Take the material below from its first line through the line containing "acordo com o artigo 75 da Lei de Falência e" and, please, write those lines again exactly.

____

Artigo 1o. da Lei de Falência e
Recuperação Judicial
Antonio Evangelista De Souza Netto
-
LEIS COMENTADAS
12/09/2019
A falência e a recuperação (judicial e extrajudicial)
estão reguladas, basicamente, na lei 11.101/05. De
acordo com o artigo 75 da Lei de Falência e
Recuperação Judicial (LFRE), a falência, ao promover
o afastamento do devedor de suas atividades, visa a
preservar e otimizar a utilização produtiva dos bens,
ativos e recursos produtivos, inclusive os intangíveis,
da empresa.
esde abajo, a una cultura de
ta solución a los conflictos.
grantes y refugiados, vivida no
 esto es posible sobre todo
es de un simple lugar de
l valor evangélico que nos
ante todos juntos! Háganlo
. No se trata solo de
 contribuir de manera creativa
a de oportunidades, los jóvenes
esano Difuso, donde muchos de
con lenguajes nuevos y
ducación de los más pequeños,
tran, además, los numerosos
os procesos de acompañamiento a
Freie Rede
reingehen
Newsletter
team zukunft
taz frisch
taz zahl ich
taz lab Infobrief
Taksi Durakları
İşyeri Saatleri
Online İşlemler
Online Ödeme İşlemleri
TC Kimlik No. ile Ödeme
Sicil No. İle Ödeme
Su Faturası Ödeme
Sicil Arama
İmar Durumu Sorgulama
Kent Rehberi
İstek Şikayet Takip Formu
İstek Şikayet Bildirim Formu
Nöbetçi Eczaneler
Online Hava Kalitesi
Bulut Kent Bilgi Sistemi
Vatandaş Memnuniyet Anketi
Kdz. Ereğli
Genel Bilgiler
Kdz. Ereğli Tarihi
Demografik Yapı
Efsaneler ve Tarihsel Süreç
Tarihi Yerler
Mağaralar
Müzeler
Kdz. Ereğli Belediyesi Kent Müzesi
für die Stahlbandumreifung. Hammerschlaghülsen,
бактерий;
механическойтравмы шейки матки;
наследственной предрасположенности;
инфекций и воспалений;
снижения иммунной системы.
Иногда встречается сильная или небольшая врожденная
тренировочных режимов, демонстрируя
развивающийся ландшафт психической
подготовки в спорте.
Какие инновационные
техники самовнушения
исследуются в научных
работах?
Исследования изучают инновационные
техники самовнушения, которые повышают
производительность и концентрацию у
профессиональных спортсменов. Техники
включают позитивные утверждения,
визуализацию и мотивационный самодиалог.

____

# [Expected answer]
Artigo 1o. da Lei de Falência e
Recuperação Judicial
Antonio Evangelista De Souza Netto
-
LEIS COMENTADAS
12/09/2019
A falência e a recuperação (judicial e extrajudicial)
estão reguladas, basicamente, na lei 11.101/05. De
acordo com o artigo 75 da Lei de Falência e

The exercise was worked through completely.